Bone resorption markers, CTX-I and NTX-I, rapidly decreased after the start of denosumab administration and the effects were sustained during the dosing interval of 6 months in 60- and 100-mg doses. The dose of 14 mg, while rapidly reduced bone resorption markers to similar levels of those in 60- and 100-mg doses, but the reduction was less pronounced towards the end of the treatment cycle. These findings clearly indicate that a 14-mg dose in 6 months is not enough to maintain the pronounced reduction of bone resorption. The bone ALP level was significantly decreased in denosumab groups compared to the placebo groups at 3 months. The delayed decrease in bone ALP concentration suggests that denosumab acts primarily to inhibit bone resorption, and then coupling between bone resorption and formation secondarily reduces bone formation. This time difference was apparently similar to that observed in Caucasians [57]. The maintenance of bone ALP suppression did not seem to be enough in the 14-mg dosing. The response of iPTH did not seem to greatly differ from that in Caucasians.

Although a maximized effect on lumbar BMD was not apparent, the data sets of bone turnover markers clearly indicate that systemic inhibition of bone resorption by denosumab seems to be maximized at 60 mg in every 6-month dosing regimen in patients with osteoporosis. The degree of bone resorption inhibition did not differ in 3 months after dosing of denosumab. Thus, the dose of denosumab does not seem to influence the extent of inhibition of bone resorption, but affects the duration of inhibition of bone resorption. Therefore, the maximized effective dose of denosumab, when used in a 6-month interval, is apparently 60 mg in Japanese women with osteoporosis as determined in Caucasians.

The 12-month treatment of denosumab 14, 60, and 100 mg was well tolerated among Japanese postmenopausal women in this study.
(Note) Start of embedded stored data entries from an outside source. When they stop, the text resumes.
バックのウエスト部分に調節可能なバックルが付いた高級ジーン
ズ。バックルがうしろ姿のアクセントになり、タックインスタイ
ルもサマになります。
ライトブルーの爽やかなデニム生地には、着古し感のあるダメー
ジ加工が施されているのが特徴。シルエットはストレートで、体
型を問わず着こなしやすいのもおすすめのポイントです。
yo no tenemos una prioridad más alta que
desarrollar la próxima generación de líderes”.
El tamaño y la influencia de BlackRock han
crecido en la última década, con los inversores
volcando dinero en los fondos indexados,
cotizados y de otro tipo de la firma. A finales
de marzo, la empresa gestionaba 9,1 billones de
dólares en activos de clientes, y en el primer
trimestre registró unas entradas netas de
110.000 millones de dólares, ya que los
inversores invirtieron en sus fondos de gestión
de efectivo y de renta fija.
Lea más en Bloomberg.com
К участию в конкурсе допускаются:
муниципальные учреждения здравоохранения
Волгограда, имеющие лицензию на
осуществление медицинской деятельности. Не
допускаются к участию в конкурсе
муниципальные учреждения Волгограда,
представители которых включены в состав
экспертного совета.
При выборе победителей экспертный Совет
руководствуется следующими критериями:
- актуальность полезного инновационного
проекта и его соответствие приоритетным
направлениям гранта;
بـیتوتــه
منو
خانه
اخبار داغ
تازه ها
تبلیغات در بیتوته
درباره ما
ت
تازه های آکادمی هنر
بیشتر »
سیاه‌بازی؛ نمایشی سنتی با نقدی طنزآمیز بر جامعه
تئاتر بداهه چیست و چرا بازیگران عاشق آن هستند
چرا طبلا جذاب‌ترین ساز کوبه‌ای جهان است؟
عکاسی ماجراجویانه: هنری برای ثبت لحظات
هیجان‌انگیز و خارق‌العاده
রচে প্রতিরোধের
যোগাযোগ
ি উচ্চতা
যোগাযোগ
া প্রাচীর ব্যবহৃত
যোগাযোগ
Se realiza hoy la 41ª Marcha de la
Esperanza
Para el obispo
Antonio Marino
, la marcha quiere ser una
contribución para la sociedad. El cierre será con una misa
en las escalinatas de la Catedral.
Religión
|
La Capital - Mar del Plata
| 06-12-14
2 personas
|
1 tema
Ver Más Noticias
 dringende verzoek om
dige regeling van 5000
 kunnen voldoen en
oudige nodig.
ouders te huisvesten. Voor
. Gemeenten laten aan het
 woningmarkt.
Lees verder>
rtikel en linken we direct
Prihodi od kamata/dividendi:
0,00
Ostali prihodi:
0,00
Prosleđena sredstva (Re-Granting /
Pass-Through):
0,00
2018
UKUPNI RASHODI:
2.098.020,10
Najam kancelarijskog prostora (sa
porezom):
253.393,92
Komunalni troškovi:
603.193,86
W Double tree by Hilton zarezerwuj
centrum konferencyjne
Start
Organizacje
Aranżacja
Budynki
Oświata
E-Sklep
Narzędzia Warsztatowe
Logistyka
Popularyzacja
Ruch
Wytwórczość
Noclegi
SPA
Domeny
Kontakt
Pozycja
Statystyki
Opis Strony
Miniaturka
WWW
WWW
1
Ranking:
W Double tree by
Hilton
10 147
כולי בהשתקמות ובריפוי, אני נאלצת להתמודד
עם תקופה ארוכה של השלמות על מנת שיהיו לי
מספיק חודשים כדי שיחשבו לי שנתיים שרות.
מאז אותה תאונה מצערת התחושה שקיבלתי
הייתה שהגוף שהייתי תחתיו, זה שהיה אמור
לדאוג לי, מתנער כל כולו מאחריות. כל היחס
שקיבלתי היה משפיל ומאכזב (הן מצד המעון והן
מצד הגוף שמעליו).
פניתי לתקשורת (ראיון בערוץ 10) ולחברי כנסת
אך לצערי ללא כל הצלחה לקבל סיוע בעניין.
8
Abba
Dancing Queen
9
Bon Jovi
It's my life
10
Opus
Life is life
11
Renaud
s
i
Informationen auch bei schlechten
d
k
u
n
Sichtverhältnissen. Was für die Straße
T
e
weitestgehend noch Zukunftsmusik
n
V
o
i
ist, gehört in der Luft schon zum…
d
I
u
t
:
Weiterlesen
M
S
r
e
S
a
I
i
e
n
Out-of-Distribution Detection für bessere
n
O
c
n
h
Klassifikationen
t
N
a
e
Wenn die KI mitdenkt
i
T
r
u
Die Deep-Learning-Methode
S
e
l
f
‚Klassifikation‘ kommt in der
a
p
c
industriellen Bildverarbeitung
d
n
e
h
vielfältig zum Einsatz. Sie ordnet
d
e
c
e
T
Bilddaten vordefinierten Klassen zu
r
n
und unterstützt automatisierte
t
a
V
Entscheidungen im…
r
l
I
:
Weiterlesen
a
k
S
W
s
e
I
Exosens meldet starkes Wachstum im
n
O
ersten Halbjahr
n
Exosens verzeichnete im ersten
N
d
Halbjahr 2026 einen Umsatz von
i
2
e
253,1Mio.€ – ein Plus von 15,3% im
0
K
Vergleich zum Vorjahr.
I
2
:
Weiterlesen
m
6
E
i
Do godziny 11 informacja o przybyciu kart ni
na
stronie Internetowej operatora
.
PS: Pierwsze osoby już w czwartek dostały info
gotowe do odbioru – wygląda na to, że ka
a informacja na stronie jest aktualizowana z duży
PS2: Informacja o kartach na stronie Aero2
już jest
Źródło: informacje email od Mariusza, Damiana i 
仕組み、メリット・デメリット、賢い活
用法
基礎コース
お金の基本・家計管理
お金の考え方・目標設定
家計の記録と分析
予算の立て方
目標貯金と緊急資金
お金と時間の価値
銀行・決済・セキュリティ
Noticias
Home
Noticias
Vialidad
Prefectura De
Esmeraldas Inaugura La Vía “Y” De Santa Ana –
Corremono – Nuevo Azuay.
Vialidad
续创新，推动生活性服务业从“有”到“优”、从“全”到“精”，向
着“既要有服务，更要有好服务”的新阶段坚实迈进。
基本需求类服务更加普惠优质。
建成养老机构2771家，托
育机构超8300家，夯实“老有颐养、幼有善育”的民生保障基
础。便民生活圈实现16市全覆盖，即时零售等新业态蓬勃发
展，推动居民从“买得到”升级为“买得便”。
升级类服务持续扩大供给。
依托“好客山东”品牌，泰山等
The overall incidences of adverse events, treatment-related adverse events, withdrawals due to adverse events, and serious adverse events were similar in the denosumab groups and the placebo group, with no dose-related adverse events being observed. The decreases in serum calcium, phosphorus, and total alkaline phosphatase were mild and consistent with known effects on bone metabolism by denosumab.

In the FREEDOM trial, the incidences of eczema, flatulence, and hospitalization for cellulitis were only reported slightly but showed significantly higher results in the denosumab group than in the placebo group, for the duration of 3 years in 7,868 subjects. There was no significant difference in the overall incidence of cellulitis between the two groups [8]. In this study, cellulitis and flatulence were not found and the incidence of eczema in the denosumab groups did not significantly differ to that of the placebo group for the period of 1 year in 212 subjects. Thus, although the number of cases in this study is obviously small, these adverse events do not seem to raise major concern for exploring further clinical study in Japanese subjects.

Conclusion

Denosumab effectively increased BMD at lumbar spine, total hip, and distal 1/3 radius in Japanese postmenopausal women with osteoporosis and rapidly decreased bone turnover markers compared with placebo. Denosumab is well tolerated. These results were similar to the US phase 2 study. The maximized effective dose of denosumab, when used in a 6-month interval, is apparently 60 mg in Japanese women with osteoporosis. This result may warrant a further study to examine the efficacy on fracture risk reduction in Japanese subjects with postmenopausal osteoporosis.